There is a root cause to the Egyptian uprising, as I wrote last week (Food and failed Arab states,February 2), and it is not Israel, but China: prosperity in Asia creates inelastic demand for grain, such that a minor supply disruption such as the 2010 droughts in Argentina and Russia causes huge price increases. American economist Larry Kudlow observes as well that ethanol subsidies artificially inflate grain demand as well, contributing to the present price spike.


----------



## HozayBuck (Jan 27, 2010)

Thanks UJ.. that cut right to the chase.. 

But still read the whole thing if you can.. there is some interesting info there


----------



## UncleJoe (Jan 11, 2009)

HozayBuck said:


> But still read the whole thing if you can.. there is some interesting info there


Absolutely!! I only posted an overview.


----------



## BizzyB (Dec 10, 2010)

Great find -- good read. Thanks!


----------



## SaskDame (Aug 27, 2010)

Grow more wheat would also be useful. The wheat in long term storage is out of circulation if there is land available to seed it into.


----------



## BasecampUSA (Dec 26, 2010)

SaskDame said:


> Grow more wheat would also be useful. The wheat in long term storage is out of circulation if there is land available to seed it into.


Yup!

Got a test acre under cultivation right now here on the coast of Maine. It was planted right after the dry pinto beans were harvested there mid-September, so it should have a lot of nitrogen to benefit from.

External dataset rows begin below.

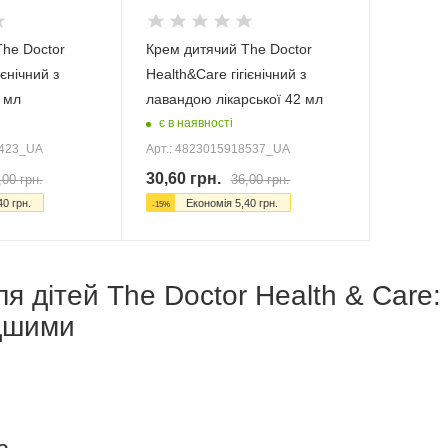
The Doctor
Крем дитячий The Doctor
ієнічний з
Health&Care гігієнічний з
 мл
лавандою лікарської 42 мл
є в наявності
0423_UA
Арт.: 4823015918537_UA
30,60
грн.
,00
грн.
36,00
грн.
40
грн.
Економія
5,40
грн.
-
15
%
я дітей The Doctor Health & Care:
дшими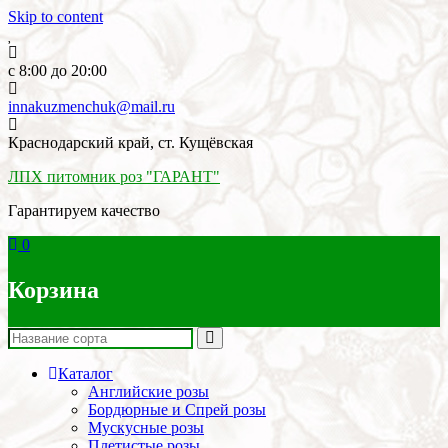
Skip to content
c 8:00 до 20:00
innakuzmenchuk@mail.ru
Краснодарский край, ст. Кущёвская
ЛПХ питомник роз "ГАРАНТ"
Гарантируем качество
0
Корзина
Каталог
Английские розы
Бордюрные и Спрей розы
Мускусные розы
Плетистые розы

Should be ready by end of June.

Bought a grain-cradle scythe - it lays the wheat down even so it can be bound and brought in as sheaves.
http://www.americanartifacts.com/smma/grain/cradle.htm

One more step to 100% self-sufficiency on the old homestead!

- Basey


----------



## Genevieve (Sep 21, 2009)

I just bought another 100# at a local Mennonite store just last week. It was half the price of what I buy online and no shipping! It's like a 45 min drive one way, but who cares lol


----------



## UncleJoe (Jan 11, 2009)

BasecampUSA said:


> Bought a grain-cradle scythe - it lays the wheat down even so it can be bound and brought in as sheaves.

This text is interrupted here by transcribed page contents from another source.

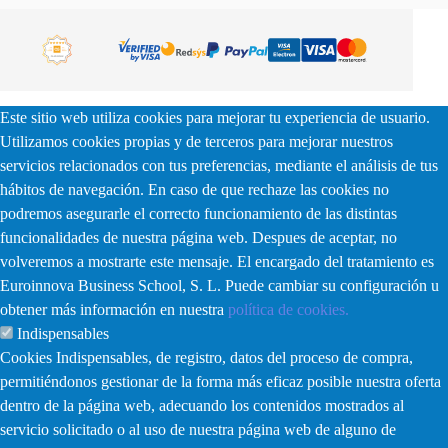
Este sitio web utiliza cookies para mejorar tu experiencia de usuario.
Utilizamos cookies propias y de terceros para mejorar nuestros
servicios relacionados con tus preferencias, mediante el análisis de tus
hábitos de navegación. En caso de que rechaze las cookies no
podremos asegurarle el correcto funcionamiento de las distintas
funcionalidades de nuestra página web. Despues de aceptar, no
volveremos a mostrarte este mensaje. El encargado del tratamiento es
Euroinnova Business School, S. L. Puede cambiar su configuración u
obtener más información en nuestra
política de cookies.
Indispensables
Cookies Indispensables, de registro, datos del proceso de compra,
permitiéndonos gestionar de la forma más eficaz posible nuestra oferta
dentro de la página web, adecuando los contenidos mostrados al
servicio solicitado o al uso de nuestra página web de alguno de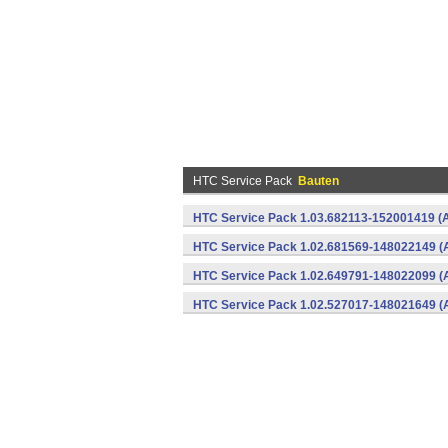
HTC Service Pack
Bauten
HTC Service Pack 1.03.682113-152001419 (A
HTC Service Pack 1.02.681569-148022149 (
HTC Service Pack 1.02.649791-148022099 (
HTC Service Pack 1.02.527017-148021649 (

I finally got one of those last fall at an auction. :2thumb: I had bid on them before and drew the line at $50. A lot of folks seemed to want them. I got mine for $35. I haven't had a chance to use it yet but I hope to try it out this year.


----------



## Halfcrazy (Feb 14, 2011)

BasecampUSA said:


> Yup!
> 
> Got a test acre under cultivation right now here on the coast of Maine. It was planted right after the dry pinto beans were harvested there mid-September, so it should have a lot of nitrogen to benefit from.
> 
> ...


So many questions here. How much flour does an acre of wheat produce in Maine? Also do you work the land by hand or with a tractor? We have been wanting to try our hand at wheat here in Maine but havent taken the jump yet.


----------



## jungatheart (Feb 2, 2010)

BasecampUSA said:


> Yup!
> 
> Got a test acre under cultivation right now here on the coast of Maine. It was planted right after the dry pinto beans were harvested there mid-September, so it should have a lot of nitrogen to benefit from.
> 
> ...


Oh, man that looks like a lot of work!!

Do you know how many bushels per acre you got out of it?


----------



## BasecampUSA (Dec 26, 2010)

@ halfcrazy and jungatheart...

Yeah, lot of work, but this test plot is a trial in case I have to "grow my own bread" WTSHTF.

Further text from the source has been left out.